Former Washington state Auditor Troy Kelley (left) walks through a lobby at the federal courthouse in Tacoma on Friday. (AP Photo/Ted S. Warren)

Former Washington state Auditor Troy Kelley (left) walks through a lobby at the federal courthouse in Tacoma on Friday. (AP Photo/Ted S. Warren)

Former Washington state auditor sentenced to year in prison

Troy Kelley was convicted on fraud and other charges related to his real estate escrow business.

  • By RACHEL LA CORTE Associated Press
  • Saturday, June 30, 2018 6:13am
  • Northwest

By Rachel La Corte / Associated Press

OLYMPIA — Former Washington state Auditor Troy Kelley was sentenced Friday to a year in prison following his December conviction on fraud and other charges related to when he ran a real-estate escrow services business during the height of last decade’s housing boom.

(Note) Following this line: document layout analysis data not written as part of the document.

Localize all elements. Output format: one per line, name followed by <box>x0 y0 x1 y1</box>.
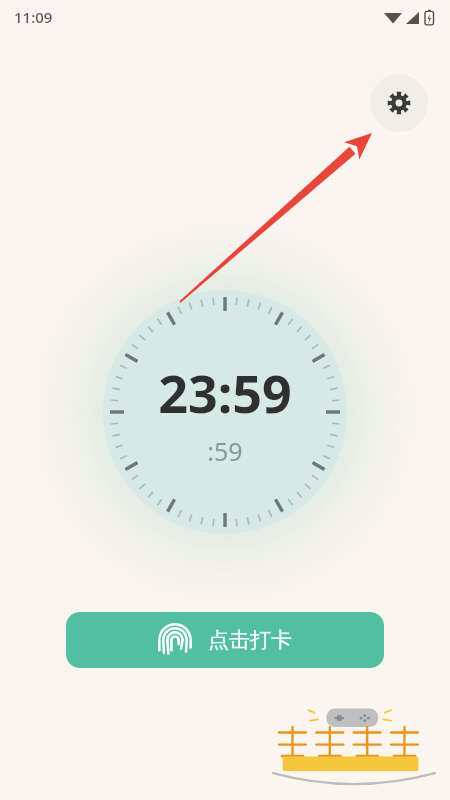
button[interactable]: 23:59 <box>103 290 347 534</box>
staticText: 点击打卡 <box>208 627 292 653</box>
button[interactable]: Settings <box>370 74 428 132</box>
staticText: 11:09 <box>14 7 53 27</box>
staticText: :59 <box>207 434 243 468</box>
staticText: 23:59 <box>158 357 292 428</box>
button[interactable]: 点击打卡 <box>66 612 384 668</box>
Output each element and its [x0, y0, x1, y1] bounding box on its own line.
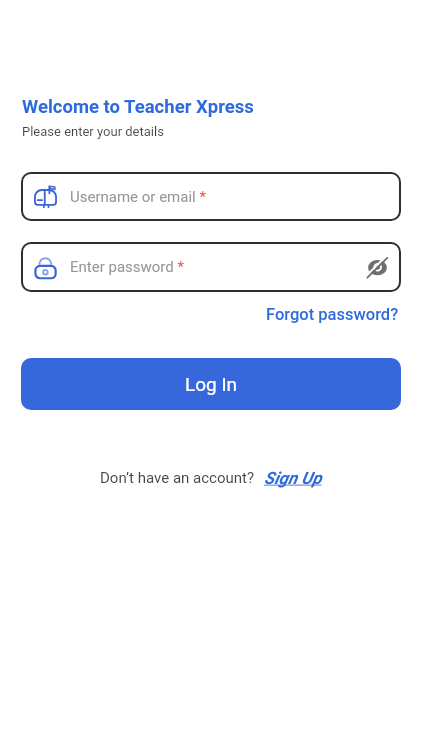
button[interactable]: [363, 253, 391, 281]
staticText: Username or email *: [70, 188, 206, 206]
button[interactable]: Sign Up: [264, 468, 322, 488]
button[interactable]: Log In: [21, 358, 401, 410]
button[interactable]: Enter password *: [21, 242, 401, 292]
staticText: Please enter your details: [22, 124, 164, 139]
button[interactable]: Username or email *: [21, 172, 401, 221]
staticText: Welcome to Teacher Xpress: [22, 96, 254, 118]
staticText: Don’t have an account?: [100, 469, 255, 487]
staticText: Enter password *: [70, 258, 184, 276]
staticText: Forgot password?: [266, 305, 399, 324]
button[interactable]: Forgot password?: [266, 305, 401, 324]
staticText: Sign Up: [264, 468, 322, 488]
staticText: Log In: [185, 373, 238, 395]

The sentencing comes after Kelley’s second trial, when he was found guilty of eight felonies, including possession of stolen property, making false declarations under oath and tax fraud. The sentence of 12 months and one day, followed by a year of supervised release, was issued by U.S. District Judge Ronald Leighton after a nearly two-hour hearing.

His first federal fraud trial last year ended with an acquittal on one count and a deadlocked jury on more than a dozen others. The charges stemmed from Kelley’s operation of a business that tracked escrow paperwork for title companies.

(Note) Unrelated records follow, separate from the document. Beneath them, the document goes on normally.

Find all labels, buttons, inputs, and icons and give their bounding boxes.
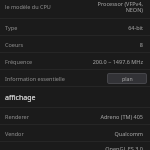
staticText: Vendor bbox=[5, 130, 24, 137]
staticText: Renderer bbox=[5, 113, 29, 120]
staticText: Information essentielle bbox=[5, 75, 65, 82]
staticText: Adreno (TM) 405 bbox=[100, 113, 143, 120]
button[interactable]: Coeurs bbox=[0, 36, 150, 53]
staticText: le modèle du CPU bbox=[5, 3, 51, 10]
staticText: 8 bbox=[139, 41, 143, 48]
staticText: affichage bbox=[5, 93, 36, 103]
staticText: Type bbox=[5, 24, 18, 31]
button[interactable]: Vendor bbox=[0, 125, 150, 142]
button[interactable]: Fréquence bbox=[0, 53, 150, 70]
staticText: plan bbox=[122, 75, 133, 82]
staticText: 64-bit bbox=[128, 24, 143, 31]
staticText: OpenGL ES 3.0 bbox=[105, 145, 143, 150]
button[interactable]: plan bbox=[107, 73, 147, 84]
button[interactable]: Information essentielle bbox=[0, 70, 150, 87]
button[interactable]: Type bbox=[0, 19, 150, 36]
staticText: Coeurs bbox=[5, 41, 24, 48]
staticText: 200.0 ~ 1497.6 MHz bbox=[92, 58, 143, 65]
staticText: Processor (VFPv4, NEON) bbox=[97, 0, 143, 14]
staticText: Fréquence bbox=[5, 58, 33, 65]
button[interactable]: OpenGL ES 3.0 bbox=[0, 144, 150, 150]
button[interactable]: Renderer bbox=[0, 108, 150, 125]
button[interactable]: le modèle du CPU bbox=[0, 0, 150, 16]
staticText: Qualcomm bbox=[114, 130, 143, 137]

Before sentencing, Kelley told the judge his “life has been torn to pieces for everyone to see.”

“I want to go back to work. I want to try and provide for my family. I want to look to the future,” he said, adding that he will never “do anything to make myself vulnerable like this again.”

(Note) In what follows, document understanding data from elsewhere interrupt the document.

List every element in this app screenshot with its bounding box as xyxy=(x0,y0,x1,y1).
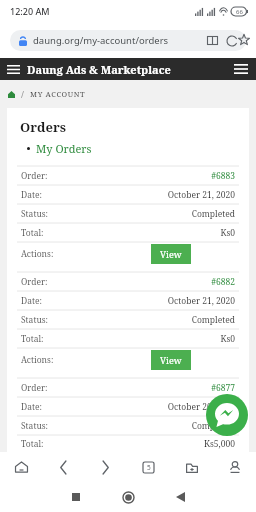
staticText: Actions: xyxy=(21,248,54,260)
staticText: Daung Ads & Marketplace xyxy=(27,62,226,77)
button[interactable]: Recents xyxy=(50,482,102,512)
staticText: Completed xyxy=(191,314,235,326)
staticText: #6883 xyxy=(211,170,235,182)
staticText: Order: xyxy=(21,276,48,288)
staticText: 12:20 AM xyxy=(10,5,50,17)
button[interactable]: Home xyxy=(8,91,15,98)
staticText: Order: xyxy=(21,382,48,394)
staticText: Total: xyxy=(21,227,44,239)
staticText: Orders xyxy=(20,118,66,136)
staticText: View xyxy=(160,354,182,366)
button[interactable]: More options xyxy=(234,58,248,80)
button[interactable]: Downloads xyxy=(170,452,213,482)
button[interactable]: My Orders xyxy=(27,141,92,156)
staticText: October 20, 2020 xyxy=(167,401,235,413)
staticText: Date: xyxy=(21,295,42,307)
button[interactable]: Reload xyxy=(227,36,237,46)
staticText: Completed xyxy=(191,208,235,220)
staticText: Ks0 xyxy=(220,227,235,239)
button[interactable]: Back xyxy=(154,482,206,512)
button[interactable]: Bookmark xyxy=(238,34,250,46)
button[interactable]: Messenger chat xyxy=(206,394,248,436)
staticText: October 21, 2020 xyxy=(167,189,235,201)
staticText: Ks0 xyxy=(220,333,235,345)
staticText: October 21, 2020 xyxy=(167,295,235,307)
staticText: 66 xyxy=(236,8,243,16)
staticText: View xyxy=(160,248,182,260)
staticText: daung.org/my-account/orders xyxy=(33,34,207,47)
button[interactable]: daung.org/my-account/orders xyxy=(10,30,246,51)
button[interactable]: Back xyxy=(42,452,84,482)
staticText: Actions: xyxy=(21,354,54,366)
staticText: Ks5,000 xyxy=(204,438,235,450)
staticText: 5 xyxy=(147,463,151,472)
staticText: Status: xyxy=(21,420,49,432)
staticText: #6882 xyxy=(211,276,235,288)
button[interactable]: Home xyxy=(0,452,42,482)
button[interactable]: Reader mode xyxy=(207,36,218,45)
button[interactable]: Home xyxy=(102,482,154,512)
button[interactable]: Menu xyxy=(7,58,20,80)
staticText: Total: xyxy=(21,438,44,450)
button[interactable]: Account xyxy=(213,452,256,482)
staticText: Date: xyxy=(21,401,42,413)
button[interactable]: View xyxy=(151,350,191,370)
button[interactable]: Forward xyxy=(84,452,127,482)
button[interactable]: Tabs xyxy=(127,452,170,482)
staticText: Status: xyxy=(21,314,49,326)
staticText: / xyxy=(21,89,24,100)
staticText: Total: xyxy=(21,333,44,345)
staticText: Completed xyxy=(191,420,235,432)
staticText: My Orders xyxy=(36,141,92,156)
staticText: Status: xyxy=(21,208,49,220)
staticText: Order: xyxy=(21,170,48,182)
button[interactable]: MY ACCOUNT xyxy=(30,89,86,99)
button[interactable]: View xyxy=(151,244,191,264)
staticText: #6877 xyxy=(211,382,235,394)
staticText: Date: xyxy=(21,189,42,201)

“I don’t believe I need jail to teach me that,” he said.

Leighton said it was a “tragic and sad day,” but he said that Kelley “found a vehicle to acquire wealth and what he did was known by him to be wrong.”

“Somebody who has done nothing doesn’t bank in that way, doesn’t forge documents. And so he is guilty of this crime,” he said. “He also has and will continue to suffer mightily, and for that he has my sympathy.”

After the sentencing, Kelley’s attorney, Angelo Calfo, said that Kelley would voluntarily surrender in the coming weeks, and that there’s a possibility they might seek bail pending appeal.

Prosecutors had sought more than seven years, while Kelley’s attorneys had asked the court to sentence him to five years of probation and six months under house arrest. Prosecutors also had sought $1.4 million in forfeiture, which the judge denied. A separate restitution hearing has been scheduled for Sept. 21.

Calfo said that while Kelley was spared a longer sentence, “there’s really little cause for celebration, but there is cause for relief.”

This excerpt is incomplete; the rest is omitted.